Here is some of the evidence on which the report was based.

A complaint of outrages committed in Georgia was referred by the general
of the army, in June, 1869, to the general of the Department of the
South for thorough investigation and report. General Terry, in his
report, made August 14, 1869, says[2]--

"In many parts of the State there is practically no government. The
worst of crimes are committed, and no attempt is made to punish those
who commit them. Murders have been and are frequent; the abuse, in
various ways, of the blacks is too common to excite notice. There can be
no doubt of the existence of numerous insurrectionary organizations
known as 'Ku-Klux Klans,' who, shielded by their disguise, by the
secrecy of their movements, and by the terror which they inspire,
perpetrate crime with impunity. There is great reason to believe that in
some cases local magistrates are in sympathy with the members of these
organizations. In many places they are overawed by them and dare not
attempt to punish them. To punish such offenders by civil proceedings
would be a difficult task, even were magistrates in all cases disposed
and had they the courage to do their duty, for the same influences which
govern them equally affect juries and witnesses."

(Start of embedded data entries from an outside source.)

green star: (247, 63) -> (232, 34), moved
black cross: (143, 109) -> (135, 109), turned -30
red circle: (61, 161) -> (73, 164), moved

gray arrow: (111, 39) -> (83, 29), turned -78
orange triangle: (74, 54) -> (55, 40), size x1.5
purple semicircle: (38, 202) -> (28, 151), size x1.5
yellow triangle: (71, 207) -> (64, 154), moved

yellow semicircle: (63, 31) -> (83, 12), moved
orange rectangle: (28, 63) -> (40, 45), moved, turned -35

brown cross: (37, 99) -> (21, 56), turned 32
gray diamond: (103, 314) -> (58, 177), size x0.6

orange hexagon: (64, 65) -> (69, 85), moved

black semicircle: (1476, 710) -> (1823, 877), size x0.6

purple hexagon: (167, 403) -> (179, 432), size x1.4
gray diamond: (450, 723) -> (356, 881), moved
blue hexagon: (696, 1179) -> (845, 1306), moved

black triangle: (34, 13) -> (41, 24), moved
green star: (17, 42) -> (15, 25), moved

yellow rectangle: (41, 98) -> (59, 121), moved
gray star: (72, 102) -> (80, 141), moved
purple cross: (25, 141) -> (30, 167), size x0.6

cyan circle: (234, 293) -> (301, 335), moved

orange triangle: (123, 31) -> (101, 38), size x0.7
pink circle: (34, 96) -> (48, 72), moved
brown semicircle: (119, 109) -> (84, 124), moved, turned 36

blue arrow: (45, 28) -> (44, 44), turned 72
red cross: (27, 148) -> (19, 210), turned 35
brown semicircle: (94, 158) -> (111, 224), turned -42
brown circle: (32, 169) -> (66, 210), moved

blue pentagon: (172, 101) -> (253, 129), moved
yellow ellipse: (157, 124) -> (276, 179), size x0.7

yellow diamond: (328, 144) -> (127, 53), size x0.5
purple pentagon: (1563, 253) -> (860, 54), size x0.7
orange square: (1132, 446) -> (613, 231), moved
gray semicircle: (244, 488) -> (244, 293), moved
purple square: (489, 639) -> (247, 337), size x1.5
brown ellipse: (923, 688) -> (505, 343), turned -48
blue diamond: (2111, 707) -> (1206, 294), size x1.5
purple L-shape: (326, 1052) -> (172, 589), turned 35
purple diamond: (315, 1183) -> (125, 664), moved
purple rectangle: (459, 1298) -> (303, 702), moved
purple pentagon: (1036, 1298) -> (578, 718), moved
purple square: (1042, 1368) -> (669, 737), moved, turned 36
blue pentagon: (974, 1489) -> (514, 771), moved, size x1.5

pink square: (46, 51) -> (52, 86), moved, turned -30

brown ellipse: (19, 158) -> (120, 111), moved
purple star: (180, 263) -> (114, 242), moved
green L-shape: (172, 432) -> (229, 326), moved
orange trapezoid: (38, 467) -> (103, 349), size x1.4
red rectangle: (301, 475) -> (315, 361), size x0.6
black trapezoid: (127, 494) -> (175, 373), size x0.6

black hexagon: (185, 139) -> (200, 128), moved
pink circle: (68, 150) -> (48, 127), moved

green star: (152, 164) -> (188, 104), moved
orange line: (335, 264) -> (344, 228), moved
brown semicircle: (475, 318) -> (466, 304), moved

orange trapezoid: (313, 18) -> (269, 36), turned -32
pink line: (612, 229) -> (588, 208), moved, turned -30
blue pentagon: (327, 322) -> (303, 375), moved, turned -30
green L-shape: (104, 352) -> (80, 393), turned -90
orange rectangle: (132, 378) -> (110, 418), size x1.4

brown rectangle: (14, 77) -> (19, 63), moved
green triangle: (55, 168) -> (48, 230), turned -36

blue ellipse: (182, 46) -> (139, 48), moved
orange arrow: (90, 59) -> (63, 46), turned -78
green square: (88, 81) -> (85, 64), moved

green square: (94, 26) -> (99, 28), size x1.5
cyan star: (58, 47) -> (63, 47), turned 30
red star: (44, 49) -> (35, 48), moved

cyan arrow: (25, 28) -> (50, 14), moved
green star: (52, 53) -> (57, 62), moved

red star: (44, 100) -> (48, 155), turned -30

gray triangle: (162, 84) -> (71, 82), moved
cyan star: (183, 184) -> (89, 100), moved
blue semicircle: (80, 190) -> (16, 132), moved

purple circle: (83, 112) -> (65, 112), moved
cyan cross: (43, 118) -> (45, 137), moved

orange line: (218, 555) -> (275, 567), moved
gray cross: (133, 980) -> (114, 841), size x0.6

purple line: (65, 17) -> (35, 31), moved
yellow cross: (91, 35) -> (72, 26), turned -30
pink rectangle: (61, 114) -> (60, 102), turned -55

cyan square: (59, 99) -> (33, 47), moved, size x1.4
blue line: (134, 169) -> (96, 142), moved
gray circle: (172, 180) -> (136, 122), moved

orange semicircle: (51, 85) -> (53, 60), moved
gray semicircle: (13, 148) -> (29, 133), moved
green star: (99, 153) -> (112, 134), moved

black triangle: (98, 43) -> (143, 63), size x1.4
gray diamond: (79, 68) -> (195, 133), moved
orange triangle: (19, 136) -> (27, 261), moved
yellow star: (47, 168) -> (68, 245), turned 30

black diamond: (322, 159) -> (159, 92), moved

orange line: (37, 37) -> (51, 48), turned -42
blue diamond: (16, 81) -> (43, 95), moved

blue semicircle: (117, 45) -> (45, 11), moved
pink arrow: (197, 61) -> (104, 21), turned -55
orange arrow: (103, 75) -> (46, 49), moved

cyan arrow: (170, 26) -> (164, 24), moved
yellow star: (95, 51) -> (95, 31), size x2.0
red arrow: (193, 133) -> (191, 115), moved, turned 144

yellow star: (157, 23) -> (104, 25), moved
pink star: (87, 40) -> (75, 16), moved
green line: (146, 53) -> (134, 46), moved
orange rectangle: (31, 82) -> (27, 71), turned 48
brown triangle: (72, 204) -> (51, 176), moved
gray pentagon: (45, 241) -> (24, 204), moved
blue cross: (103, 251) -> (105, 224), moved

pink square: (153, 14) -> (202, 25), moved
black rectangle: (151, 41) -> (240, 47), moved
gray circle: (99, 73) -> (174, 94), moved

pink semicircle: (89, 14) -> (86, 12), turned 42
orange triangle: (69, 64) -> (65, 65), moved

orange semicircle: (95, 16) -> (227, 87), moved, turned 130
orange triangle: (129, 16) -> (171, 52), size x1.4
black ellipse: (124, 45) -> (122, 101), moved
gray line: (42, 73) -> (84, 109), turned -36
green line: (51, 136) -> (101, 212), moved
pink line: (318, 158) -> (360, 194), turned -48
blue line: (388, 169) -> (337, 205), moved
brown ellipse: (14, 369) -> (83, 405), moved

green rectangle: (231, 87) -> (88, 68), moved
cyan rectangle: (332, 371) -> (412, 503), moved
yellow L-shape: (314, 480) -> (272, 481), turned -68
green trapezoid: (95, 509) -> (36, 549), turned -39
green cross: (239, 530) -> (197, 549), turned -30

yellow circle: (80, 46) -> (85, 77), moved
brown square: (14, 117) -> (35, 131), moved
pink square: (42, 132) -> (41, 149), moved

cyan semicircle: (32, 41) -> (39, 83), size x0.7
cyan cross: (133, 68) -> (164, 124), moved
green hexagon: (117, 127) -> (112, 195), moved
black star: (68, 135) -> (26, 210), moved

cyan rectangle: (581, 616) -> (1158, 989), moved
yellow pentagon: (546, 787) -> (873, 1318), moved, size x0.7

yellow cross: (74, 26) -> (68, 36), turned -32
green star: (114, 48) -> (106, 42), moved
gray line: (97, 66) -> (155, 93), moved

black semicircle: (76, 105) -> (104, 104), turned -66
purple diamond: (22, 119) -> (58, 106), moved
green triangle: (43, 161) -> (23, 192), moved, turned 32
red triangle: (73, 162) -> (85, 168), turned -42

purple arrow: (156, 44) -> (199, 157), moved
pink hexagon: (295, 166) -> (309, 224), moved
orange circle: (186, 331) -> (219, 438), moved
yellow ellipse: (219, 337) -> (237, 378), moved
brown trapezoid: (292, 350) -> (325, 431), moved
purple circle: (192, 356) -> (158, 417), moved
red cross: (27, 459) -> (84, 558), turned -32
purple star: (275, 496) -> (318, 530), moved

Lieutenant-Colonel Lewis Merrill, who assumed command (in Louisiana) on
the 26th of March, and commenced investigation into the state of
affairs, says (p. 1465)--

"From the best information I can get, I estimate the number of cases of
whipping, beating, and personal violence of various grades, in this
county, since the first of last November, at between three and four
hundred, excluding numerous minor cases of threats, intimidation, abuse,
and small personal violence, as knocking down with a pistol or gun, etc.
The more serious outrages, exclusive of murders and whippings, noted
hereafter, have been the following:--"

He then proceeds with the details of sixty-eight cases, giving the names
of the parties injured, white and black, and including the tearing up of
the railway, on the night before a raid was made by the Ku-Klux on the
county treasury building. The rails were taken up, to prevent the
arrival of the United States troops, who, it was known, were to come on
Sunday morning. The raid was made on that Sunday night while the troops
were lying at Chester, twenty-two miles distant, unable to reach
Yorkville, because of the rails being torn up.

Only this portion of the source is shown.